Relato

Filia, fragmento III: El grito

La extraña figura desapareció repentina y Filia volvió a encontrarse totalmente sola. No obstante, su presencia le sirvió para reflexionar y coserle a aquella caótica situación un remiendo de orden. Se sentó, cruzando sus frágiles y blanquecinas piernas una encima de la otra, porcelana rota. Cerró los ojos y meditó durante unos instantes. Imágenes de muerte y desconcierto llenaban su conciencia y por un segundo, nuestra protagonista creyó estar a punto de recordarlo todo, pero justo entonces oyó de entre los escombros el lejano sonido de unas voces robóticas que sonaban entrecortadas y distantes. Reconoció aquel espectáculo sonoro: era una radio; más recuerdos quisieron aflorar. Decidió escuchar, a pesar de las interferencias:

La situac… cada vez es … fícil. No pod… huir. No hay …ida. Los r…tiles han tomado todo. Han …ado a todos. Buscan a … buscan a … No quieren nada de nosotros, solo a … No deb… saber de nuestr… …tividad.

Silencio. Filia quiso saber más y explotó de rabia y de impotencia, poniéndose entonces a retirar todos los escombros que pudo de la montaña y su paranoia aumentó devastadora y perfecta, hasta que llegó a creerse el centro de aquel universo muerto. ¿La buscaban a ella? ¡Estaba segura de que la buscaban a ella! Su cansancio era creciente y su descontrol la llevó a lanzarse una piedra por error a sí misma en la cabeza, que cayó casi en cámara lenta, ahondando en sus recuerdos más recientes. Los ocultos archivos de su cerebro empezaron a desbloquearse y se acordó entonces de la escena anterior al golpe que le dio la bienvenida a aquel mundo todavía más derruido. Había sido la presencia encapuchada, estaba segura. Y estaba segura de que ella la había llevado también a aquel hospital sacado de una película de terror del siglo pasado. ¿Ella? ¿Por qué pensó en aquella presencia como ella?

Filia comprendió que su subconsciente retenía algo que ella no era capaz de recordar. Se puso a gritar como una desesperada, siendo esa la única solución que pudo plantear para, al menos, romper el silencio:
– ¡¡Encapuchada!! ¡¡Sal de las sombras y enfréntate a mí!! ¡¡Lucha!! –La rabia del olvido se apoderó de Filia.

La lluvia ácida empezó a caer, leve, suave, gotita a gota. Y no fue precisamente la presencia encapuchada la que apareció en primera instancia, sino un réptux de dos metros y medio que sobrevolaba la zona y que decidió ir a por Filia. Aterrizó y se plantó frente a ella, imponente, mirando al vacío. Temor creciente. Filia pudo contemplar entonces el líquido morado que emergía de la boca de aquel dantesco ser que abría la boca poco a poco, paso a paso. El miedo paralizó a nuestra pequeña protagonista y deseó que todo acabara en aquel instante.
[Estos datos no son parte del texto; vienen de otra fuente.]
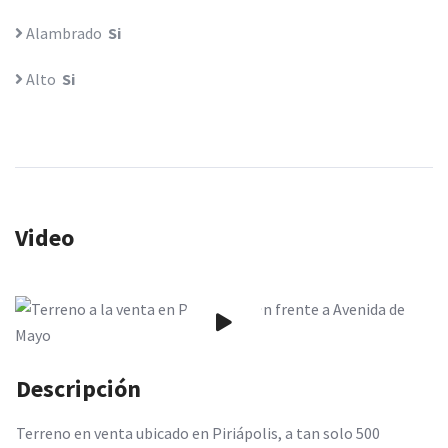
Alambrado
Si
Alto
Si
Video
Descripción
Terreno en venta ubicado en Piriápolis, a tan solo 500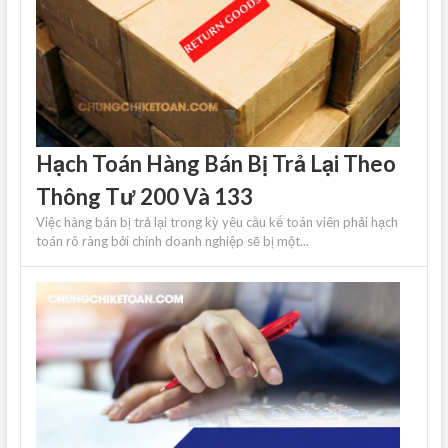
Hạch Toán Hàng Bán Bị Trả Lại Theo
Thông Tư 200 Và 133
Việc hàng bán bị trả lại trong kỳ yêu cầu kế toán viên phải hạch
toán rõ ràng bởi chính doanh nghiệp sẽ bị một...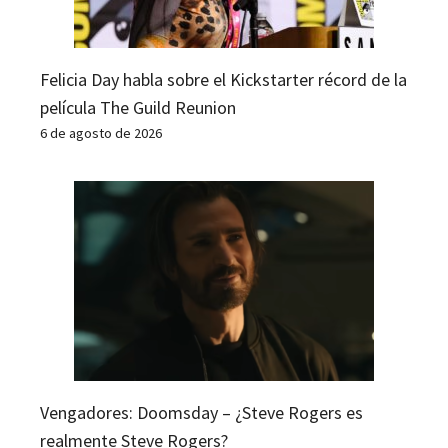
Felicia Day habla sobre el Kickstarter récord de la
película The Guild Reunion
6 de agosto de 2026
Vengadores: Doomsday – ¿Steve Rogers es
realmente Steve Rogers?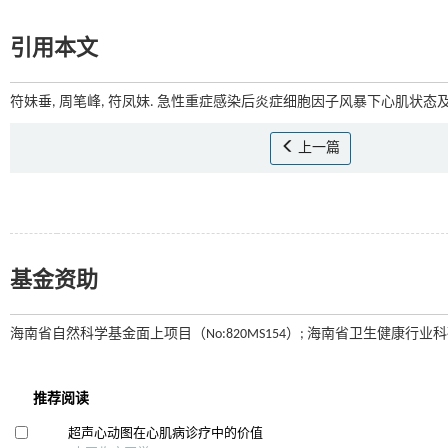
引用本文
符妹垂, 周笔峰, 符凤妹. 急性重症感染后炎症细胞因子风暴下心肌状态及
上一篇
基金资助
海南省自然科学基金面上项目（No:820MS154）; 海南省卫生健康行业科研项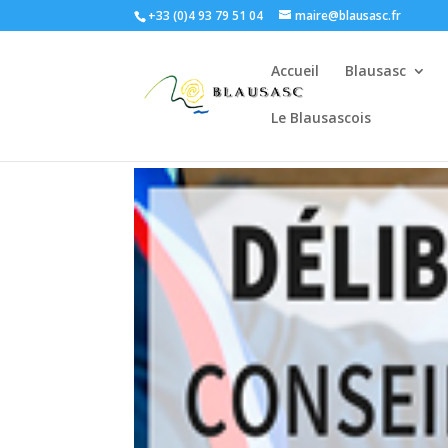
+33 (0)4 93 79 51 04
maire@blausasc.fr
Accueil
Blausasc
Le Blausascois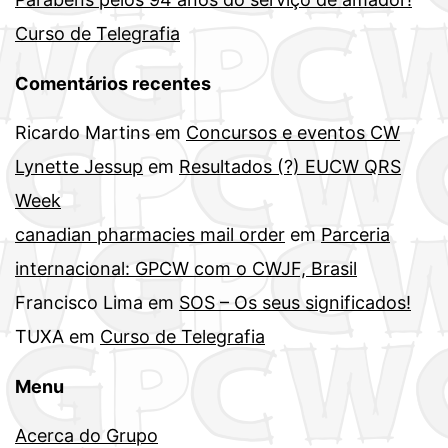
Curso de Telegrafia
Comentários recentes
Ricardo Martins
em
Concursos e eventos CW
Lynette Jessup
em
Resultados (?) EUCW QRS
Week
canadian pharmacies mail order
em
Parceria
internacional: GPCW com o CWJF, Brasil
Francisco Lima
em
SOS – Os seus significados!
TUXA
em
Curso de Telegrafia
Menu
Acerca do Grupo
De las sombras y para sorpresa de Filia, apareció aquella misteriosa encapuchada, sacando dos enormes dagas y clavando una de sus rápidas armas en el costado derecho del estrambótico monstruo. El réptux, al verse herido, centró ahora su atención en su atacante y, en un torpe pero contundente golpe de garra le quitó la capucha, hiriéndole además el rostro. No obstante, Filia reconoció en seguida aquellas facciones.

–¡¿Mater?! –Su lengua funcionó más rápido que sus recuerdos.
–Huye, Filia. ¡Corre, insensata, corre!

Normas para el siguiente fragmento:

I. Se explica el porqué de que los nombres de Filia y Mater estén en latín.
II. Uno de los personajes se encuentra con una antigua poesía.
III. Se le da nombre al espacio en el que sucede la acción.